■ **Stored data**:
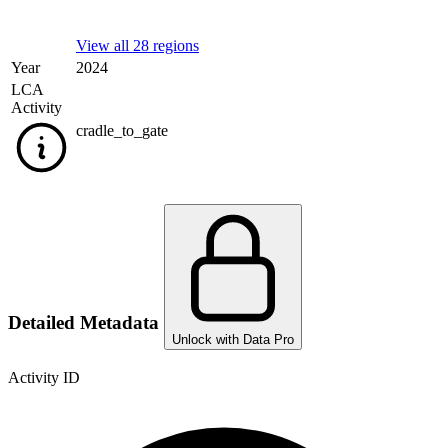
View all 28 regions
Year
2024
LCA
Activity
cradle_to_gate
Detailed Metadata
Unlock with Data Pro
Activity ID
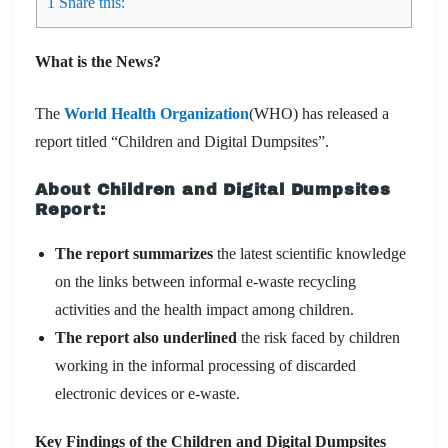
1
Share this:
What is the News?
The
World Health Organization
(WHO) has released a
report titled “Children and Digital Dumpsites”.
About Children and Digital Dumpsites
Report:
The report summarizes
the latest scientific knowledge
on the links between informal e-waste recycling
activities and the health impact among children.
The report also underlined
the risk faced by children
working in the informal processing of discarded
electronic devices or e-waste.
Key Findings of the Children and Digital Dumpsites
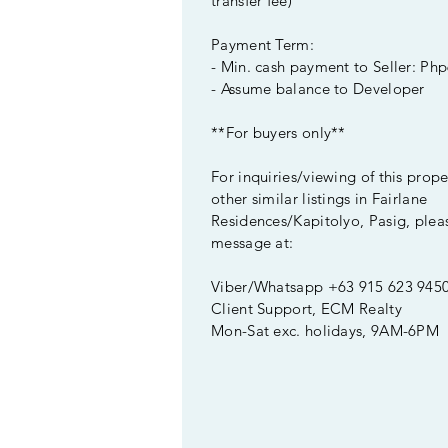
transfer fee)
Payment Term:
- Min. cash payment to Seller: Php
- Assume balance to Developer
**For buyers only**
For inquiries/viewing of this prop
other similar listings in Fairlane
Residences/Kapitolyo, Pasig, plea
message at:
Viber/Whatsapp +63 915 623 945
Client Support, ECM Realty
Mon-Sat exc. holidays, 9AM-6PM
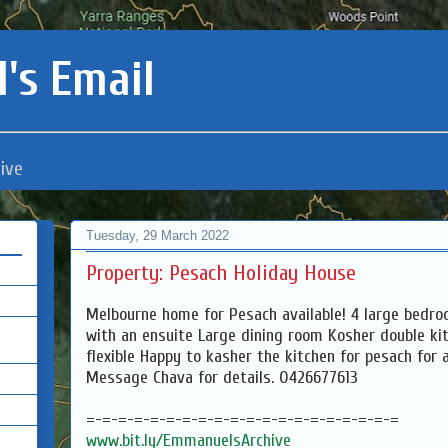
's Email
ive
Tuesday, 29 March 2022
Property: Pesach Holiday House
Melbourne home for Pesach available! 4 large bed
with an ensuite Large dining room Kosher double ki
flexible Happy to kasher the kitchen for pesach for a
Message Chava for details. 0426677613
=-=-=-=-=-=-=-=-=-=-=-=-=-=-=-=-=-=-=-=
www.bit.ly/EmmanuelsArchive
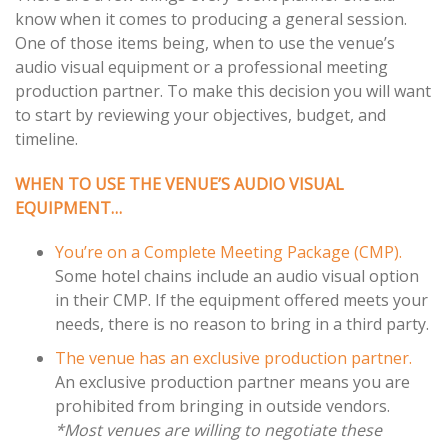
know when it comes to producing a general session.
navigation
One of those items being, when to use the venue’s
audio visual equipment or a professional meeting
production partner. To make this decision you will want
to start by reviewing your objectives, budget, and
timeline.
WHEN TO USE THE VENUE’S AUDIO VISUAL
EQUIPMENT…
You’re on a Complete Meeting Package (CMP).
Some hotel chains include an audio visual option
in their CMP. If the equipment offered meets your
needs, there is no reason to bring in a third party.
The venue has an exclusive production partner.
An exclusive production partner means you are
prohibited from bringing in outside vendors.
*Most venues are willing to negotiate these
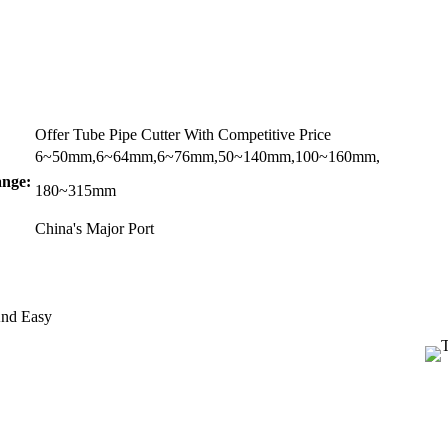
Offer Tube Pipe Cutter With Competitive Price
6~50mm,6~64mm,6~76mm,50~140mm,100~160mm,
nge:
180~315mm
China's Major Port
And Easy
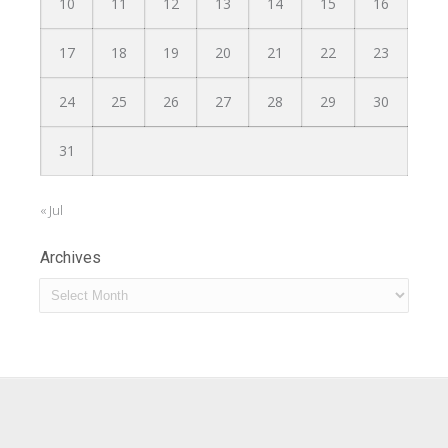
10
11
12
13
14
15
16
17
18
19
20
21
22
23
24
25
26
27
28
29
30
31
« Jul
Archives
Archives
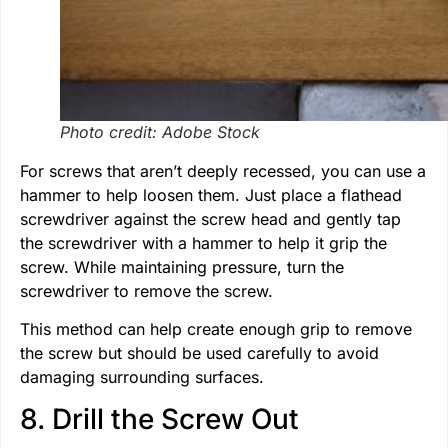
Photo credit: Adobe Stock
For screws that aren’t deeply recessed, you can use a
hammer to help loosen them. Just place a flathead
screwdriver against the screw head and gently tap
the screwdriver with a hammer to help it grip the
screw. While maintaining pressure, turn the
screwdriver to remove the screw.
This method can help create enough grip to remove
the screw but should be used carefully to avoid
damaging surrounding surfaces.
8. Drill the Screw Out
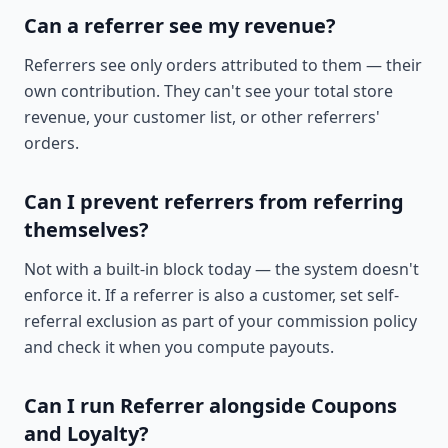
Can a referrer see my revenue?
Referrers see only orders attributed to them — their
own contribution. They can't see your total store
revenue, your customer list, or other referrers'
orders.
Can I prevent referrers from referring
themselves?
Not with a built-in block today — the system doesn't
enforce it. If a referrer is also a customer, set self-
referral exclusion as part of your commission policy
and check it when you compute payouts.
Can I run Referrer alongside Coupons
and Loyalty?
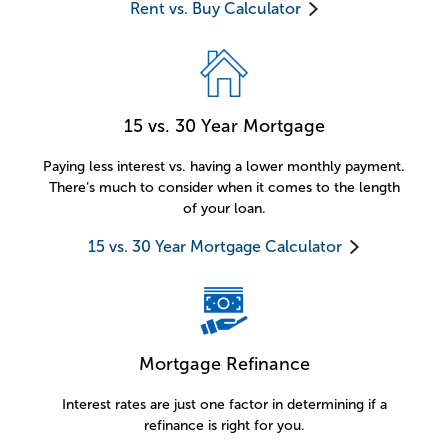
Rent vs. Buy Calculator
15 vs. 30 Year Mortgage
Paying less interest vs. having a lower monthly payment.
There’s much to consider when it comes to the length
of your loan.
15 vs. 30 Year Mortgage Calculator
Mortgage Refinance
Interest rates are just one factor in determining if a
refinance is right for you.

■ **Directions for this task**:
State how many lines in the material include the string "Digital". Nothing other than the number is wanted.

■ **Exercise solution**:
3